Blockchain News

Aussie ‘Big 4’ Bank Mints Stablecoin for Carbon Trading and Remittances

This is the second of Australia’s “Big 4” banks to create an Australian-dollar pegged stablecoin in an effort to stimulate the digital economy.

National Australia Bank (NAB) will become the second of Australia’s “Big 4” banks to issue an Australian dollar-pegged stablecoin on the Ethereum network.

According to a Jan. 18 report in the Australian Financial Review, the AUDN stablecoin is set to emerge in mid-2023 with the goal of facilitating cross-border transfers and carbon credit trading (AFR).

The decision to mint the AUDN stablecoin on Ethereum — which is backed 1:1 by the Australian dollar (AUD) — was based on NAB’s chief innovation officer Howard Silby’s confidence that blockchain infrastructure will play a significant part in the next evolution of finance:

We certainly believe there are elements of blockchain technology that will form part of the future of finance […] From our point of view, we see [blockchain] has the potential to deliver instantaneous, transparent, inclusive, financial outcomes.”

The use of AUDN for real-time, cross-border remittances could allow clients to avoid the slower and more expensive SWIFT payment network.

Carbon credit trading and other forms of tokenized real-world assets will also be significant use cases for the AUDN, according to Silby. He also stated that stablecoins will be available in “many currencies” where the bank has licences.

The AUDN announcement comes nine months after rival bank Australia and New Zealand Banking Group (ANZ) debuted 30 million tokens of its own stablecoin, A$DC, in March 2022, which is also used for international remittances and carbon trading.
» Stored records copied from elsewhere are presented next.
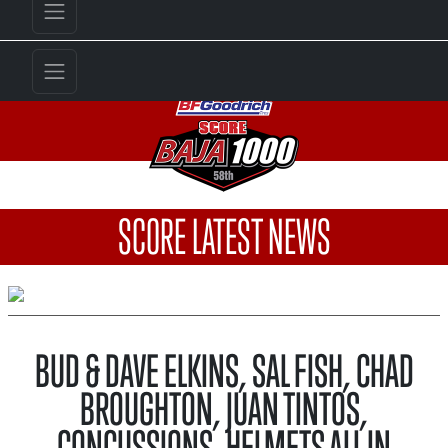
SCORE LATEST NEWS
BUD & DAVE ELKINS, SAL FISH, CHAD
BROUGHTON, JUAN TINTOS,
CONCUSSIONS, HELMETS ALL IN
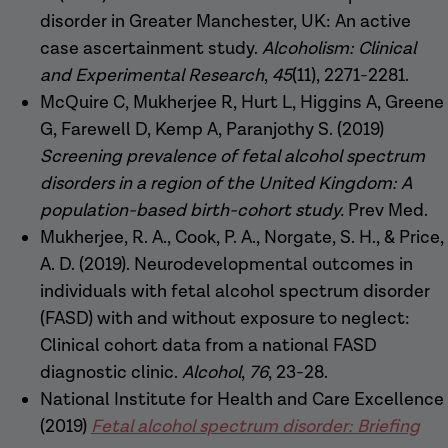
disorder in Greater Manchester, UK: An active
case ascertainment study.
Alcoholism: Clinical
and Experimental Research
,
45
(11), 2271-2281.
McQuire C, Mukherjee R, Hurt L, Higgins A, Greene
G, Farewell D, Kemp A, Paranjothy S. (2019)
Screening prevalence of fetal alcohol spectrum
disorders in a region of the United Kingdom: A
population-based birth-cohort study.
Prev Med.
Mukherjee, R. A., Cook, P. A., Norgate, S. H., & Price,
A. D. (2019). Neurodevelopmental outcomes in
individuals with fetal alcohol spectrum disorder
(FASD) with and without exposure to neglect:
Clinical cohort data from a national FASD
diagnostic clinic.
Alcohol
,
76
, 23-28.
National Institute for Health and Care Excellence
(2019)
Fetal alcohol spectrum disorder: Briefing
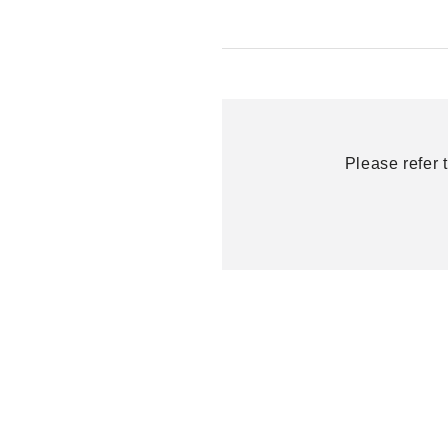
Please refer 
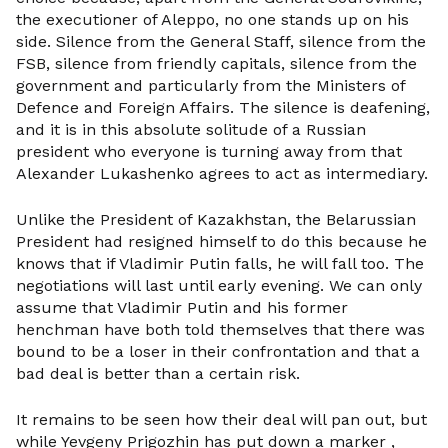
the executioner of Aleppo, no one stands up on his
side. Silence from the General Staff, silence from the
FSB, silence from friendly capitals, silence from the
government and particularly from the Ministers of
Defence and Foreign Affairs. The silence is deafening,
and it is in this absolute solitude of a Russian
president who everyone is turning away from that
Alexander Lukashenko agrees to act as intermediary.
Unlike the President of Kazakhstan, the Belarussian
President had resigned himself to do this because he
knows that if Vladimir Putin falls, he will fall too. The
negotiations will last until early evening. We can only
assume that Vladimir Putin and his former
henchman have both told themselves that there was
bound to be a loser in their confrontation and that a
bad deal is better than a certain risk.
It remains to be seen how their deal will pan out, but
while Yevgeny Prigozhin has put down a marker ,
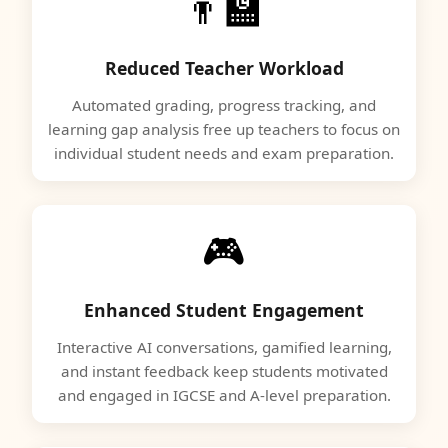
👨‍🏫
Reduced Teacher Workload
Automated grading, progress tracking, and
learning gap analysis free up teachers to focus on
individual student needs and exam preparation.
🎮
Enhanced Student Engagement
Interactive AI conversations, gamified learning,
and instant feedback keep students motivated
and engaged in IGCSE and A-level preparation.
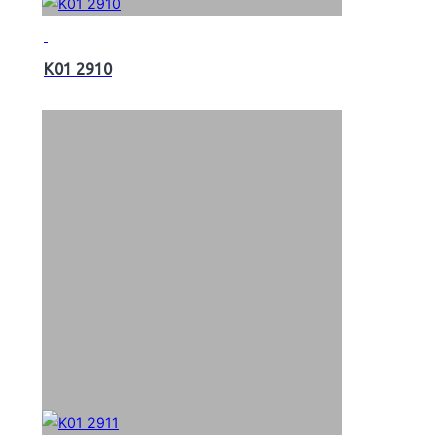
K01 2910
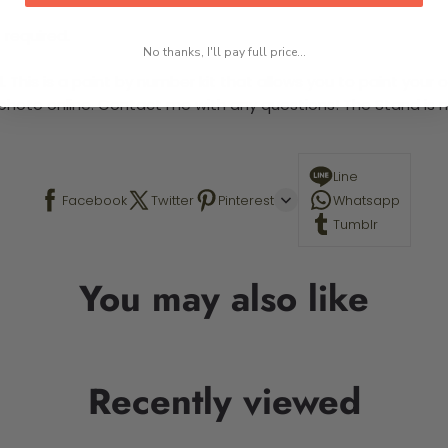
 required.
No thanks, I'll pay full price...
This is a paint by number kit that allows you to paint your ow
a photo online. Contact me with any questions! The Stand is n
Line
Facebook
Twitter
Pinterest
Whatsapp
Tumblr
You may also like
Recently viewed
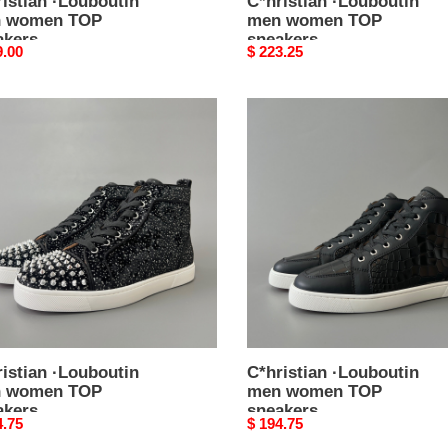
istian ·Louboutin
C*hristian ·Louboutin
 women TOP
men women TOP
akers
sneakers
nal
9.00
Original
$ 223.25
price
stian
C*hristian
outin
·Louboutin
men
en
women
TOP
kers
sneakers
istian ·Louboutin
C*hristian ·Louboutin
 women TOP
men women TOP
akers
sneakers
nal
4.75
Original
$ 194.75
price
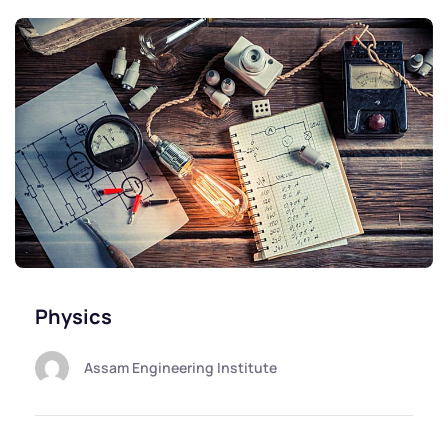
Physics
Assam Engineering Institute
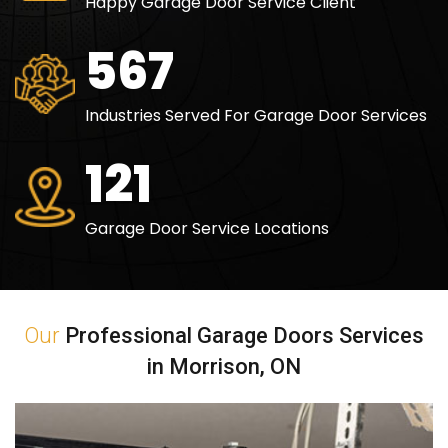
Happy Garage Door Service Client
829
Industries Served For Garage Door Services
177
Garage Door Service Locations
Our
Professional Garage Doors Services
in Morrison, ON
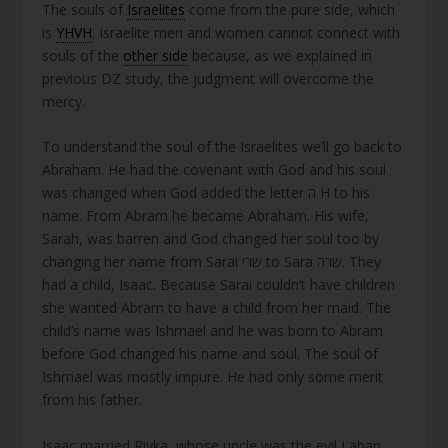
The souls of
Israelites
come from the pure side, which
is
YHVH
. Israelite men and women cannot connect with
souls of the
other side
because, as we explained in
previous DZ study, the judgment will overcome the
mercy.
To understand the soul of the Israelites we’ll go back to
Abraham. He had the covenant with God and his soul
was changed when God added the letter ה H to his
name. From Abram he became Abraham. His wife,
Sarah, was barren and God changed her soul too by
changing her name from Sarai שרי to Sara שרה. They
had a child, Isaac. Because Sarai couldn’t have children
she wanted Abram to have a child from her maid. The
child’s name was Ishmael and he was born to Abram
before God changed his name and soul. The soul of
Ishmael was mostly impure. He had only some merit
from his father.
Isaac married Rivka, whose uncle was the evil Laban,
Prior to the launch of ANZ and NAB’s stablecoin projects, the two banks had planned to collaborate with the other two “Big 4” Australian banks — Commonwealth Bank of Australia (CBA) and Westpac — to establish a countrywide stablecoin backed by the AUD.

However, it failed due to competition concerns and the banks’ varying phases of acceptance and strategy, according to the AFR.

According to Jonathon Miller, managing director of crypto exchange Kraken Australia, banks are beginning to recognise the technical advantages that blockchain architecture offers over older legacy systems:

“The persistent adoption of crypto technology by financial institutions like ANZ and now NAB for its potential to create significant efficiencies in the financial system […] is an explicit recognition of [blockchain’s] competitive advantage over traditional payment systems.”

“We expect this trend to continue, with the adoption of numerous additional cryptocurrencies and tokens for increasing use cases in the Australian economy,” he added.

It is also unclear how these private bank-issued stablecoins will interact with the Reserve Bank of Australia’s eAUD — a central bank digital currency (CBDC) that is now in pilot mode.

However, NAB is optimistic that the two will be able to coexist and each have their own set of unique use cases.